The German icebreaker "Polarstern" left his port today to be part of the world's largest Arctic expedition for one year. The ship will freeze in the ice and drive with ice floes past the North Pole and on towards Svalbard and Greenland. Markus Rex, head of MOSAiC (Multidisciplinary Drifting Observatory for the Study of Arctic Climate), believes that the experiment will be of great importance in understanding climate change. This mission is the first of its kind.

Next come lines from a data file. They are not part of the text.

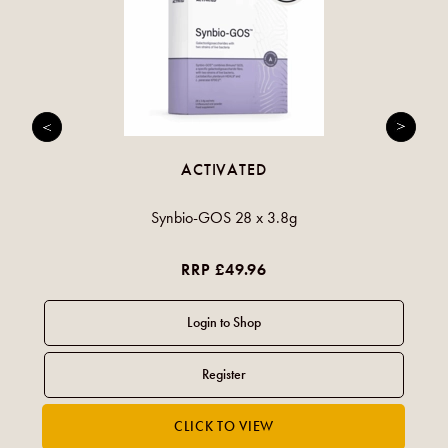
ACTIVATED
Synbio-GOS 28 x 3.8g
RRP £49.96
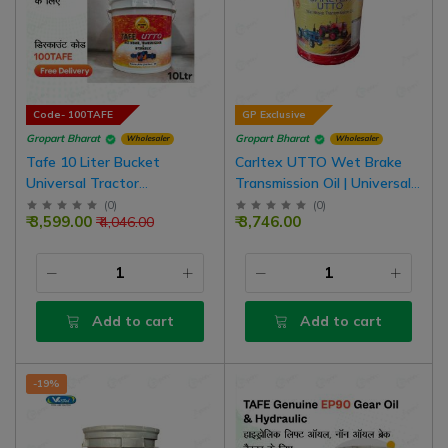
Code- 100TAFE
GP Exclusive
Gropart Bharat
Gropart Bharat
Wholesaler
Wholesaler
Tafe 10 Liter Bucket
Carltex UTTO Wet Brake
Universal Tractor
Transmission Oil | Universal
Transmission Oil | UTTO
Tractor Transmission Oil For
(
0
)
(
0
)
₹ 3,599.00
₹ 3,746.00
₹ 4,046.00
Hydraulic For Oil Brake
Oil Emulsion Brake Tractor
Tractor
Add to cart
Add to cart
-19%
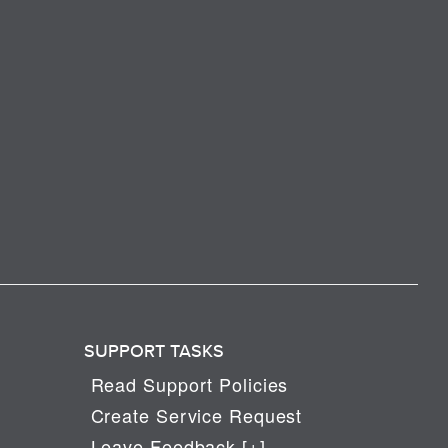
SUPPORT TASKS
Read Support Policies
Create Service Request
Leave Feedback [+]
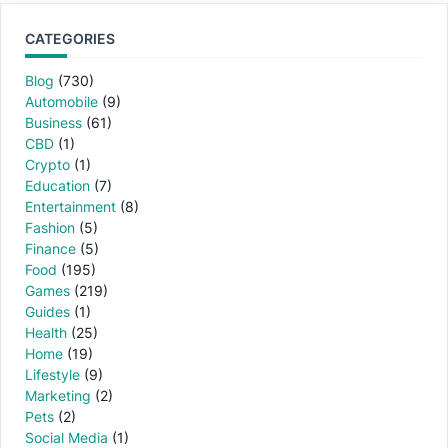
CATEGORIES
Blog
(730)
Automobile
(9)
Business
(61)
CBD
(1)
Crypto
(1)
Education
(7)
Entertainment
(8)
Fashion
(5)
Finance
(5)
Food
(195)
Games
(219)
Guides
(1)
Health
(25)
Home
(19)
Lifestyle
(9)
Marketing
(2)
Pets
(2)
Social Media
(1)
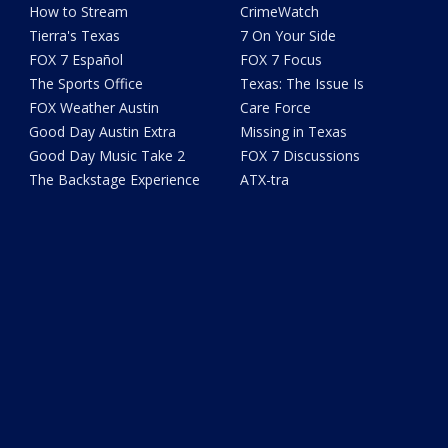
How to Stream
CrimeWatch
Tierra's Texas
7 On Your Side
FOX 7 Español
FOX 7 Focus
The Sports Office
Texas: The Issue Is
FOX Weather Austin
Care Force
Good Day Austin Extra
Missing in Texas
Good Day Music Take 2
FOX 7 Discussions
The Backstage Experience
ATX-tra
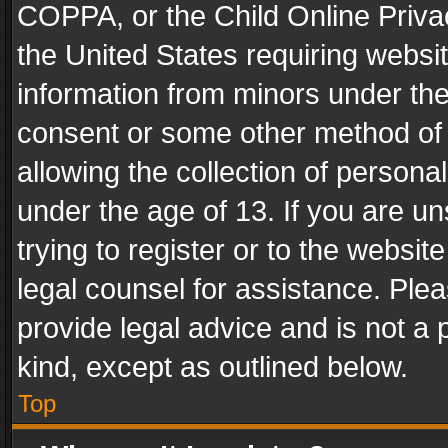
COPPA, or the Child Online Privac
the United States requiring websit
information from minors under the
consent or some other method of
allowing the collection of personal
under the age of 13. If you are un
trying to register or to the websit
legal counsel for assistance. Pl
provide legal advice and is not a 
kind, except as outlined below.
Top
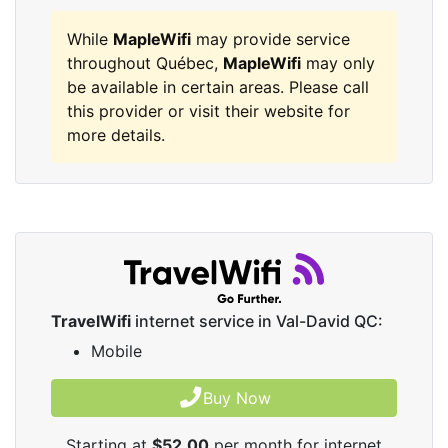
While
MapleWifi
may provide service
throughout Québec,
MapleWifi
may only
be available in certain areas. Please call
this provider or visit their website for
more details.
TravelWifi
internet service in Val-David QC:
Mobile
Buy Now
Starting at
$52.00
per month for internet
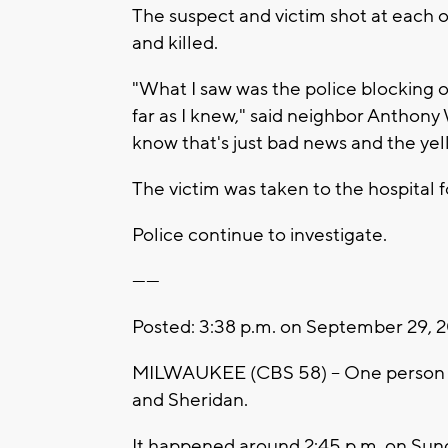
The suspect and victim shot at each o
and killed.
"What I saw was the police blocking of
far as I knew," said neighbor Anthony 
know that's just bad news and the ye
The victim was taken to the hospital 
Police continue to investigate.
------
Posted: 3:38 p.m. on September 29, 
MILWAUKEE (CBS 58) -- One person is
and Sheridan.
It happened around 2:45 p.m. on Sun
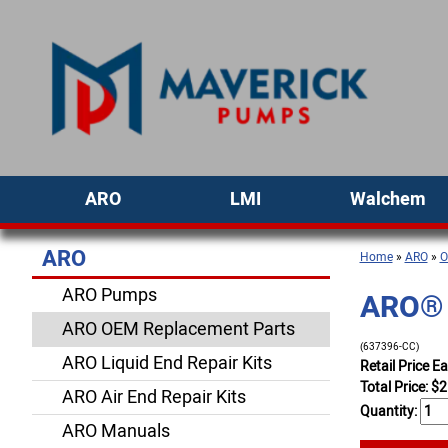
ARO
LMI
Walchem
ARO
Home
»
ARO
»
O
ARO Pumps
ARO® 
ARO OEM Replacement Parts
(637396-CC)
ARO Liquid End Repair Kits
Retail Price E
Total Price:
$
2
ARO Air End Repair Kits
Quantity:
ARO Manuals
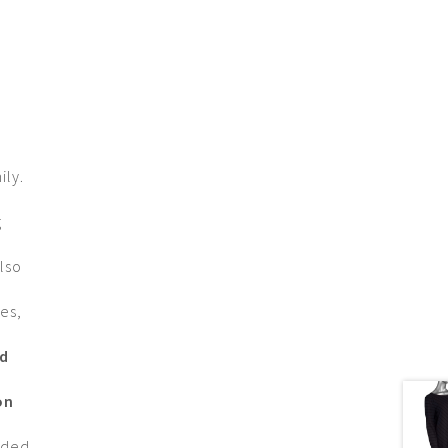
ily.
g
lso
es,
nd
on
nded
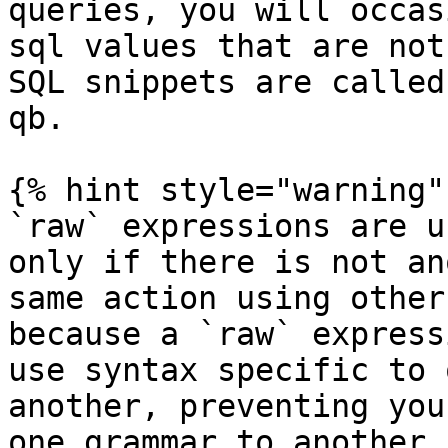
queries, you will occas
sql values that are not
SQL snippets are called
qb.

{% hint style="warning" 
`raw` expressions are u
only if there is not an
same action using other
because a `raw` express
use syntax specific to 
another, preventing you
one grammar to another,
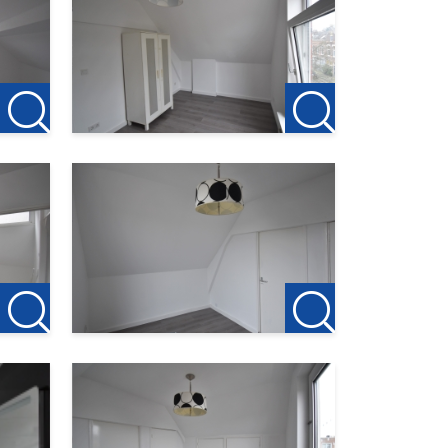
ion to
 the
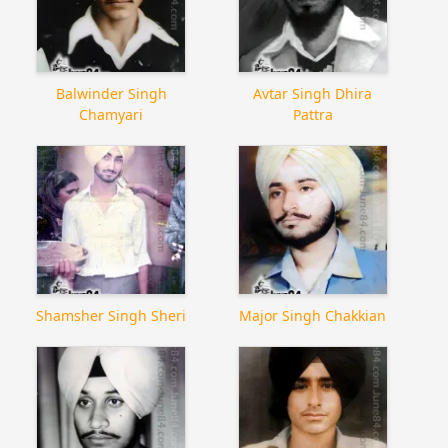
Balwinder Singh
Avtar Singh Dhira
Chamyari
Pattra
Shamsher Singh Sheri
Major Singh Chakkian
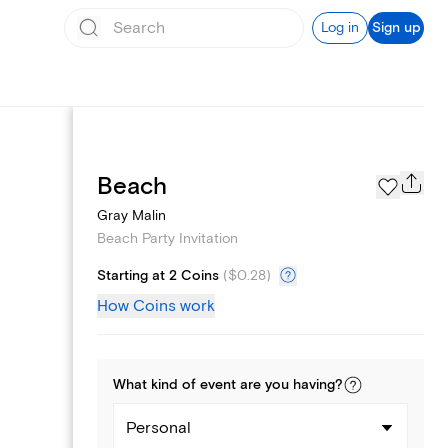
Log in
Sign up
Page Styles
Beach
Gray Malin
Beach Party Invitation
Starting at 2 Coins
(
$0.28
)
How Coins work
What kind of
event
are you
having
?
Personal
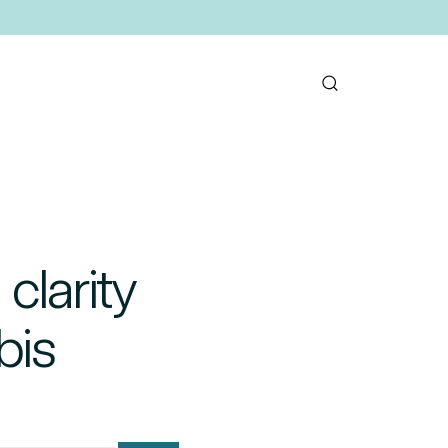
clarity
bis
mail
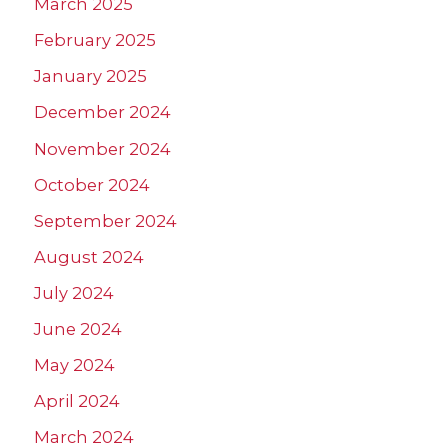
March 2025
February 2025
January 2025
December 2024
November 2024
October 2024
September 2024
August 2024
July 2024
June 2024
May 2024
April 2024
March 2024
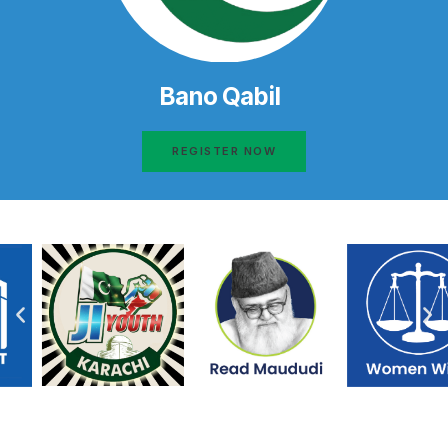
Bano Qabil
REGISTER NOW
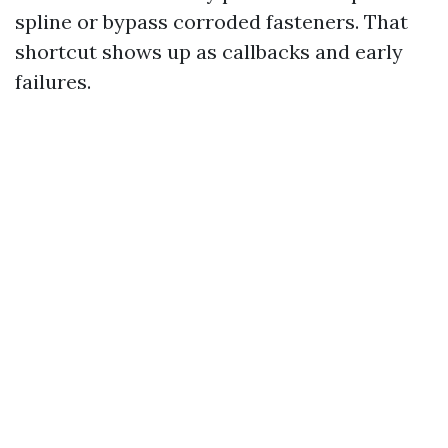
spline or bypass corroded fasteners. That
shortcut shows up as callbacks and early
failures.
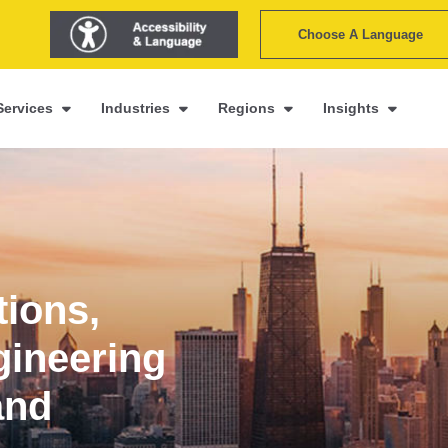
Choose A Language
Services
Industries
Regions
Insights
tions,
gineering
and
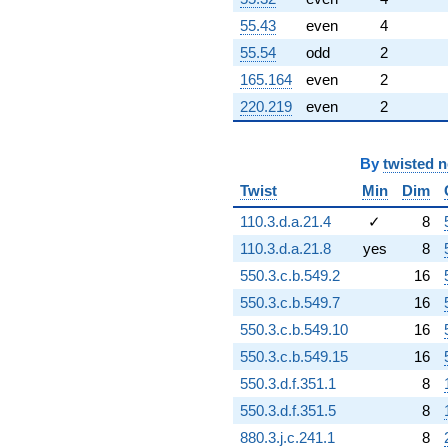
55.43
even
4
55.54
odd
2
165.164
even
2
220.219
even
2
By
twisted 
Twist
Min
Dim
110.3.d.a.21.4
✓
8
110.3.d.a.21.8
yes
8
550.3.c.b.549.2
16
550.3.c.b.549.7
16
550.3.c.b.549.10
16
550.3.c.b.549.15
16
550.3.d.f.351.1
8
550.3.d.f.351.5
8
880.3.j.c.241.1
8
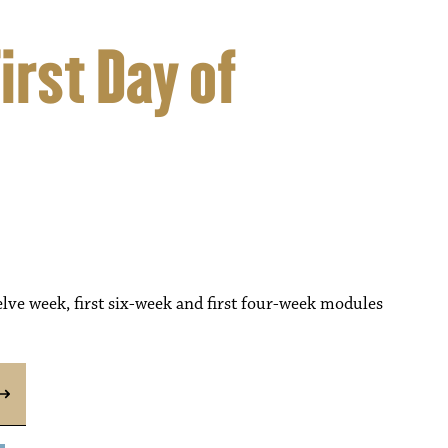
rst Day of
lve week, first six-week and first four-week modules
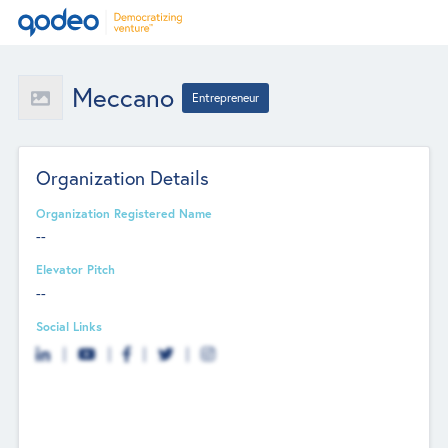
Meccano
Entrepreneur
Organization Details
Organization Registered Name
--
Elevator Pitch
--
Social Links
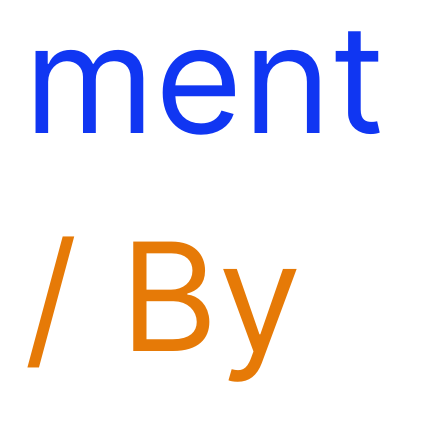
ment
/ By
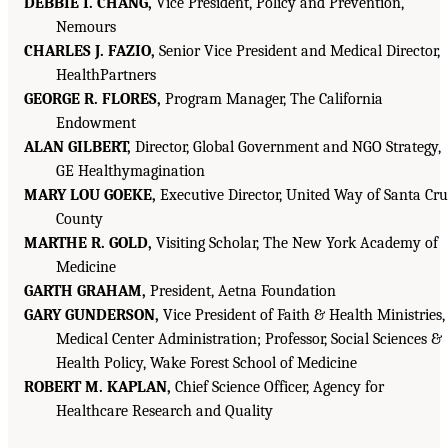
DEBBIE I. CHANG,
Vice President, Policy and Prevention,
Nemours
CHARLES J. FAZIO,
Senior Vice President and Medical Director,
HealthPartners
GEORGE R. FLORES,
Program Manager, The California
Endowment
ALAN GILBERT,
Director, Global Government and NGO Strategy,
GE Healthymagination
MARY LOU GOEKE,
Executive Director, United Way of Santa Cr
County
MARTHE R. GOLD,
Visiting Scholar, The New York Academy of
Medicine
GARTH GRAHAM,
President, Aetna Foundation
GARY GUNDERSON,
Vice President of Faith & Health Ministries,
Medical Center Administration; Professor, Social Sciences &
Health Policy, Wake Forest School of Medicine
ROBERT M. KAPLAN,
Chief Science Officer, Agency for
Healthcare Research and Quality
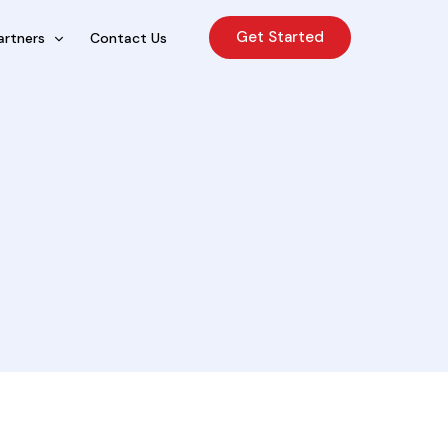
Get Started
artners
Contact Us
cing Sales Lite
rcing Sales Agents
nchises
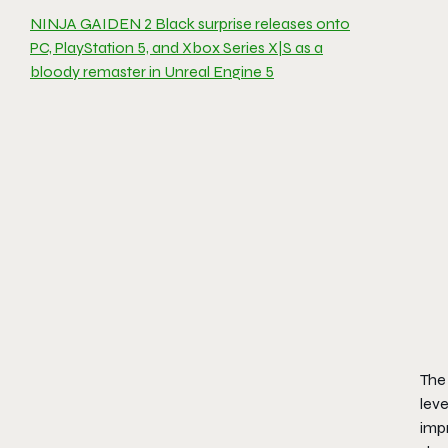
NINJA GAIDEN 2 Black surprise releases onto
PC, PlayStation 5, and Xbox Series X|S as a
bloody remaster in Unreal Engine 5
The 
leve
impr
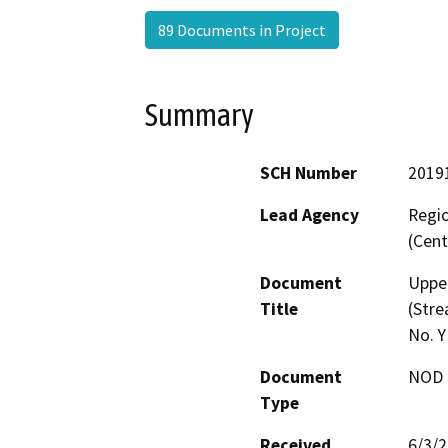
89 Documents in Project
Summary
SCH Number
2019
Lead Agency
Regio
(Cent
Document
Upper
Title
(Stre
No. 
Document
NOD -
Type
Received
6/3/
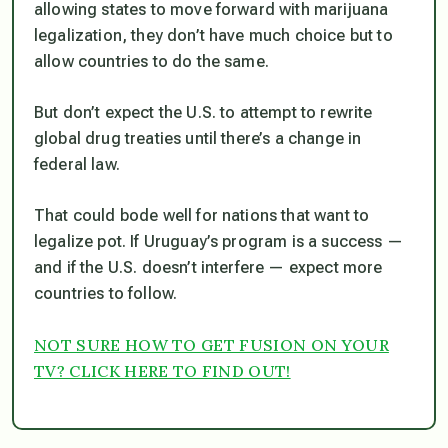
allowing states to move forward with marijuana
legalization, they don’t have much choice but to
allow countries to do the same.
But don’t expect the U.S. to attempt to rewrite
global drug treaties until there’s a change in
federal law.
That could bode well for nations that want to
legalize pot. If Uruguay’s program is a success —
and if the U.S. doesn’t interfere — expect more
countries to follow.
NOT SURE HOW TO GET FUSION ON YOUR
TV? CLICK HERE TO FIND OUT!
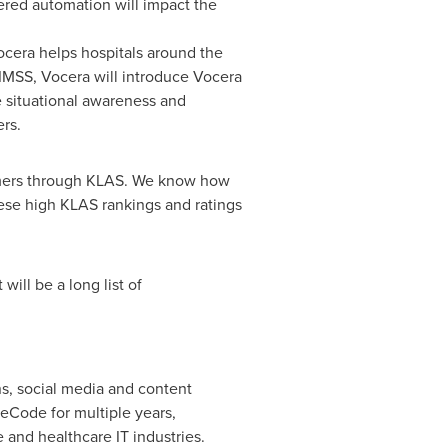
red automation will impact the
ocera helps hospitals around the
IMSS, Vocera will introduce Vocera
e situational awareness and
ers.
tomers through KLAS. We know how
ese high KLAS rankings and ratings
will be a long list of
s, social media and content
eCode for multiple years,
and healthcare IT industries.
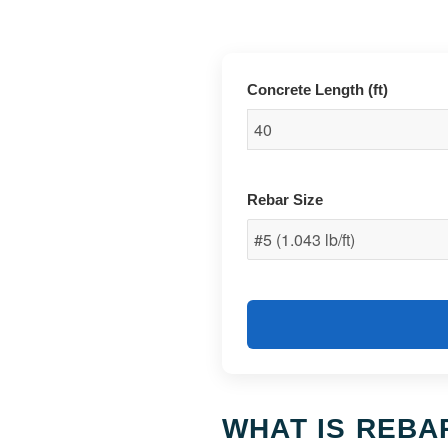
Concrete Length (ft)
Rebar Size
WHAT IS REBA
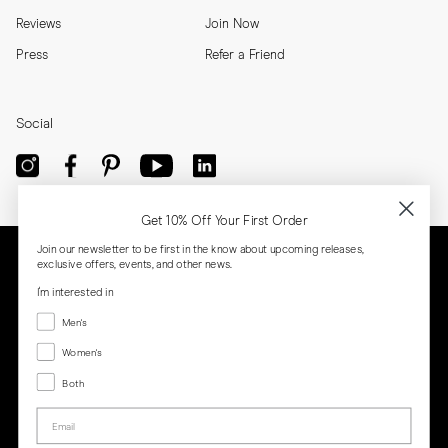
Reviews
Join Now
Press
Refer a Friend
Social
Get 10% Off Your First Order
Join our newsletter to be first in the know about upcoming releases,
exclusive offers, events, and other news.
I'm interested in
Menswear
Men's
Women's
Women's
Both
Both
Email
Privacy
Terms
Cookies
Press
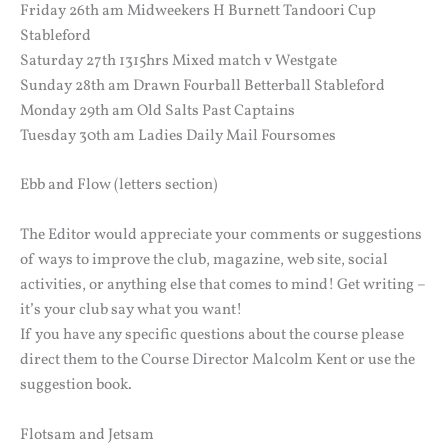
Friday 26th am Midweekers H Burnett Tandoori Cup
Stableford
Saturday 27th 1315hrs Mixed match v Westgate
Sunday 28th am Drawn Fourball Betterball Stableford
Monday 29th am Old Salts Past Captains
Tuesday 30th am Ladies Daily Mail Foursomes
Ebb and Flow (letters section)
The Editor would appreciate your comments or suggestions
of ways to improve the club, magazine, web site, social
activities, or anything else that comes to mind! Get writing –
it’s your club say what you want!
If you have any specific questions about the course please
direct them to the Course Director Malcolm Kent or use the
suggestion book.
Flotsam and Jetsam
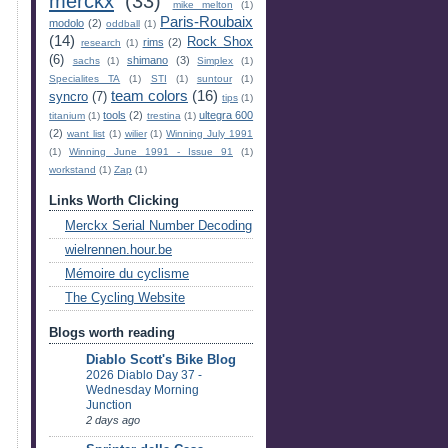
merckx
(33)
mike melton
(1)
Paris-Roubaix
modolo
(2)
oddball
(1)
(14)
Rock Shox
rims
(2)
research
(1)
(6)
shimano
(3)
sachs
(1)
Simplex
(1)
Specialites TA
(1)
STI
(1)
suntour
(1)
team colors
(16)
syncro
(7)
tips
(1)
tools
(2)
ultegra 600
titanium
(1)
trestina
(1)
(2)
want list
(1)
wilier
(1)
Winning July 1991
(1)
Winning June 1991 - Issue 91
(1)
workstand
(1)
Zap
(1)
Links Worth Clicking
Merckx Serial Number Decoding
wielrennen.hour.be
Mémoire du cyclisme
The Cycling Website
Blogs worth reading
Diablo Scott's Bike Blog
2026 Diablo Day 37 -
Wednesday Morning
Junction
2 days ago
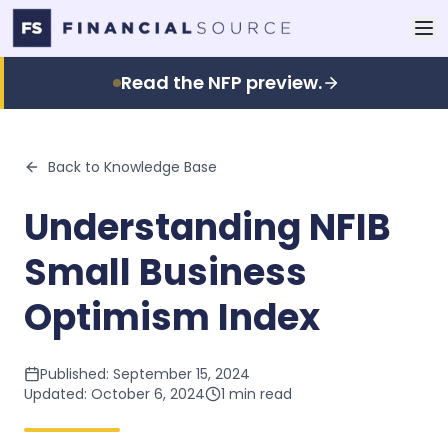
Read the NFP preview.
Back to Knowledge Base
Understanding NFIB
Small Business
Optimism Index
Published:
September 15, 2024
Updated:
October 6, 2024
1
min read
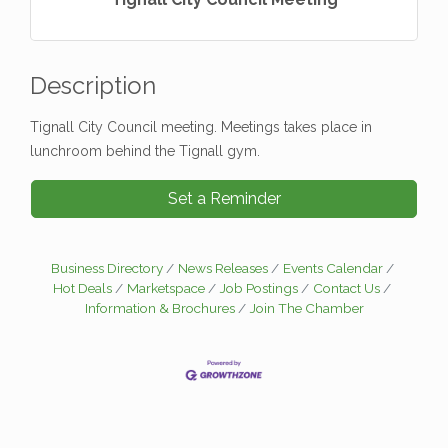
Description
Tignall City Council meeting. Meetings takes place in
lunchroom behind the Tignall gym.
Set a Reminder
Business Directory
News Releases
Events Calendar
Hot Deals
Marketspace
Job Postings
Contact Us
Information & Brochures
Join The Chamber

- For the first time, we will be able to measure the climate processes in the central Arctic in the winter, he says.

On board are 600 participants from 17 countries, including Sweden. One of them is Pauline Snoeijs Leijonmalm, professor of marine ecology at Stockholm University.

-It feels fantastic that I just got the chance to be with her, she tells TT.

She will carry out two different projects. One, which is funded by Swedish research grants from, among others, the Swedish Research Council, is about microbes.

-I will look at what species are there and what they do for a whole year. There will be many new species. Bacteria, arches, fungi and phytoplankton - there are thousands of species in every drop of water, she says.

-I am interested in how they absorb nitrogen and carbon, and whether they can fix nitrogen from the air. It's great to have a full year to it, including winter, because we know nothing about what they do in winter.